▶ **Instructions for the task**: Lines that contain "trước" are to be copied from the material, every one of them.

▶ **Entries provided**:
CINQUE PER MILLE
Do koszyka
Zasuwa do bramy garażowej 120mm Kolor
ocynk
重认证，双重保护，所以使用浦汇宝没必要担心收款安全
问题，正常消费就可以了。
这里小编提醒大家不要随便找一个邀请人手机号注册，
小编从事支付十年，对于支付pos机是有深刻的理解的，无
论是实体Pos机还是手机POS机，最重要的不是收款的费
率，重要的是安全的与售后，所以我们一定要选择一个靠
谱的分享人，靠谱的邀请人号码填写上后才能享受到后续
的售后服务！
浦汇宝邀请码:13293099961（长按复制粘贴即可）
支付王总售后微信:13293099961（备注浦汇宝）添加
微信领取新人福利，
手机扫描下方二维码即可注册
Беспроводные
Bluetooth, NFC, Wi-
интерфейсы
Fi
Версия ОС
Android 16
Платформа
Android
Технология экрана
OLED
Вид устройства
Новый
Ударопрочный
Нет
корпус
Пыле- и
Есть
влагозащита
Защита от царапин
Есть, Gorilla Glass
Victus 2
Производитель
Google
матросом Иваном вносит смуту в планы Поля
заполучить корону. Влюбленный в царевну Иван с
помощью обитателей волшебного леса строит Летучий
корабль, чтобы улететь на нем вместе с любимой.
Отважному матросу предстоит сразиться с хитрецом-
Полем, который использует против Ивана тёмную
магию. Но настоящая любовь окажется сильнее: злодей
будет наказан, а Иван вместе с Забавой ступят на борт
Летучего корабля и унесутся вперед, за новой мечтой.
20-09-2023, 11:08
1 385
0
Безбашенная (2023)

* * *

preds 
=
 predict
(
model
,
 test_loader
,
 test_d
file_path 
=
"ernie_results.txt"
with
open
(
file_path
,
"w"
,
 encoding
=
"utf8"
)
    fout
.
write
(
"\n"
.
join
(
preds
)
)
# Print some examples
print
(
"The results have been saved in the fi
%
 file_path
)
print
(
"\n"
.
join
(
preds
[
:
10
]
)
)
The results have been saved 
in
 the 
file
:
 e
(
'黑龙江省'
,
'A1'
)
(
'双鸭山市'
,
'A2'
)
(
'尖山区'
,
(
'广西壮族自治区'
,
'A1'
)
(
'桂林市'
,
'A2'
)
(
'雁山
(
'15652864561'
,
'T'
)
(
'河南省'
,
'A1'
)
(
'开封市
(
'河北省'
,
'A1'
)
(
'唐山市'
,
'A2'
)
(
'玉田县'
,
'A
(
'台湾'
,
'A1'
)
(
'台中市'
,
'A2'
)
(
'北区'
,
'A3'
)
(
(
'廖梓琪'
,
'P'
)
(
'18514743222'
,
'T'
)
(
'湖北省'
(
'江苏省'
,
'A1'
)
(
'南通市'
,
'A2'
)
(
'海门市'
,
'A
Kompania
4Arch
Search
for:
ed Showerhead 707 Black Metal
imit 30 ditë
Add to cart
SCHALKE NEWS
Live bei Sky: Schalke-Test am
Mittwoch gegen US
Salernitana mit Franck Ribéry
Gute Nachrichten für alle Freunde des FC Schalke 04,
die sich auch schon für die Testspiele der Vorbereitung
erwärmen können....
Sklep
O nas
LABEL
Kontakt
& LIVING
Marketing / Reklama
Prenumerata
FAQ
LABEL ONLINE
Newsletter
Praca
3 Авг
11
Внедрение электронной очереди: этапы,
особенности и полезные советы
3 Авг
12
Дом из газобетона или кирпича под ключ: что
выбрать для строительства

* * *

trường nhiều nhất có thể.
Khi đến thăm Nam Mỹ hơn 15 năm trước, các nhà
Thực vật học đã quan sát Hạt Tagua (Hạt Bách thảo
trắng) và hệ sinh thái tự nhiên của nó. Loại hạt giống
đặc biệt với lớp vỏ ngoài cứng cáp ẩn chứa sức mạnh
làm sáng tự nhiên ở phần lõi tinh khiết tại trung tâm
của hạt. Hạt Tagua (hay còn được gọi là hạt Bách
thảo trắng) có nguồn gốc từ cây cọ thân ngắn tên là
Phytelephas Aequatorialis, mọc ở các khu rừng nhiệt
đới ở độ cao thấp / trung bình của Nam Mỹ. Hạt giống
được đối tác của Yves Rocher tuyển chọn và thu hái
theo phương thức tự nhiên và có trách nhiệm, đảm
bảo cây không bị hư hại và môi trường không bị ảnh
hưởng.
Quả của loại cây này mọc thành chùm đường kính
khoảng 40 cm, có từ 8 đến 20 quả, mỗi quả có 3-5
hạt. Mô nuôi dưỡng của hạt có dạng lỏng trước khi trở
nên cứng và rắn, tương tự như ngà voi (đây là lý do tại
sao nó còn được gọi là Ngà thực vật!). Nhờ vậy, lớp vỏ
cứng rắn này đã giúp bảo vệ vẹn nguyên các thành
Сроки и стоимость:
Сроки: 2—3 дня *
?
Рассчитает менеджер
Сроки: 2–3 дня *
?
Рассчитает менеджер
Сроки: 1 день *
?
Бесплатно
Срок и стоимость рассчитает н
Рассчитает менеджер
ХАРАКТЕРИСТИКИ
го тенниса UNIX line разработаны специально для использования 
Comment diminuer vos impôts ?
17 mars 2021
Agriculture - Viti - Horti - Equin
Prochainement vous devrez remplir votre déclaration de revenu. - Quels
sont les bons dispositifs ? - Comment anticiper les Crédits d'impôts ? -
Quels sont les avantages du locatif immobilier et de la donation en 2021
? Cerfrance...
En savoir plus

▶ **Response to this task**:
Khi đến thăm Nam Mỹ hơn 15 năm trước, các nhà
hạt. Mô nuôi dưỡng của hạt có dạng lỏng trước khi trở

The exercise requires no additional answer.